When I have metldowns/ shutdowns I do lose functioning and I have a seizure disorder that makes me that way as well. So yeah, you're not alone. It's not something that lasts for two months, it's more like just from an overload of stress and can happen whenever and never usually lasts longer than a day.
Thanks for your post, very enlightening. I think I've had multiple breakdowns and can totally relate to the feeling of Regression.
_________________
R Tape loading error, 0:1
Hypocrisy is the greatest luxury. Raise the double standard
I have had three or so during my life and each time they took longer to snap out of.
When i was at school and changing between primary and secondary it all got too much and i was in hospital with sickness and all because of it.
Then when my dad was terminal arpund sixteen years ago my head just shut down. I walked out of work and couldnt cope. Got signed off for a while but it took me nearly two years to really get better.

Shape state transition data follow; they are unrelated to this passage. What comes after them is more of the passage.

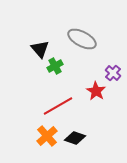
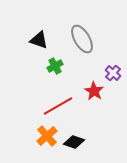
gray ellipse: rotated 32 degrees clockwise
black triangle: moved 1 px left, 9 px up; rotated 30 degrees counterclockwise
red star: moved 2 px left
black diamond: moved 1 px left, 4 px down
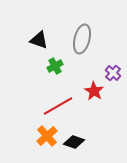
gray ellipse: rotated 44 degrees clockwise
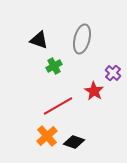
green cross: moved 1 px left
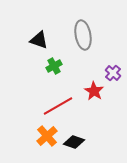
gray ellipse: moved 1 px right, 4 px up; rotated 24 degrees counterclockwise
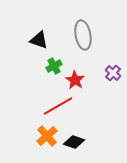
red star: moved 19 px left, 11 px up
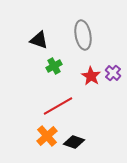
red star: moved 16 px right, 4 px up
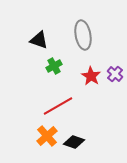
purple cross: moved 2 px right, 1 px down
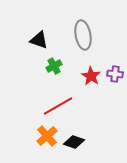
purple cross: rotated 35 degrees counterclockwise
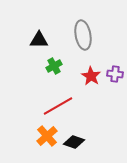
black triangle: rotated 18 degrees counterclockwise
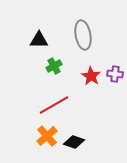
red line: moved 4 px left, 1 px up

Then about six years ago i had it again panic and anxiety out of no where. Had to walk put of work again and spent months being scared of leaving the house. Took a few years to really recover. Now i am on meds and have had a AS disagnosis i hope i never have them again.
With some meds i just brute forced my way through the symptoms. Tried CBT but didnt work for me at all. Donno if thats cause of the aspergers mind but it just doesnt accept the think different mentality that is needed for it.